Card front
After matching Topps card-for-card in 1971, OPC stopped at #525 in 1972, more than 200 short of the full 787-count (!) American checklist. Canadian editors made one prominent change, adding a "deceased" note to #465, Gil Hodges, who passed away on April 2. (See details at Oh My O-Pee-Chee's article.)
Card backs include French translations of player bios, stats, and even cartoons, which Canadian law mandated on printed materials starting in 1970. This also taught English-speaking fans a whole pantheon of new phrases like grands chelems (grand slam) and fiche comme frappeur (batting record).
Card back
In Dec 2010, Baseball-Reference.com posted a fun article called "How many clicks to Babe Ruth?" (If you haven't seen their player stat pages before, each and every one features a Top 10 Similar Batters list, helping us understand how that guy performed relative to others, independent of year.) The "how many clicks" idea is like Six Degrees of Kevin Bacon for baseball: start with any player and follow Similarity Score links until you reach Babe Ruth. (Hank Aaron and other historic sluggers are one step away.)
One B-R submitter said he's never failed in linking a player to Ruth, though it can take dozens of in-betweens.
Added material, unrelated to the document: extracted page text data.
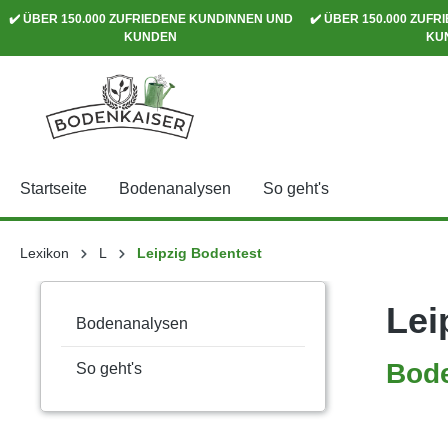
✔️ ÜBER 150.000 ZUFRIEDENE KUNDINNEN UND
✔️ ÜBER 150.000 ZUF
springen
Zur Hauptnavigation springen
KUNDEN
KU
Startseite
Bodenanalysen
So geht's
Lexikon
L
Leipzig Bodentest
Lei
Bodenanalysen
Bode
So geht's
Unfortunately, medium-power, low-average catchers like Bateman seem to be their own world and it's tough to break out to other, higher-performing positions. (I reached the underrated 60s backstop John Romano quickly, but stalled out getting any closer.) Have you successfully linked a favorite player to the Babe?
Value: OPC printed far fewer cards than Topps, but non-star singles come relatively cheap at a dollar or two. Higher-grade superstars often cost more than American equivalents because they're both rarer and harder to find in nice shape. (OPC used cheaper, easily dinged card stock.)
Fakes / reprints: Haven't seen any OPC reprints in the marketplace.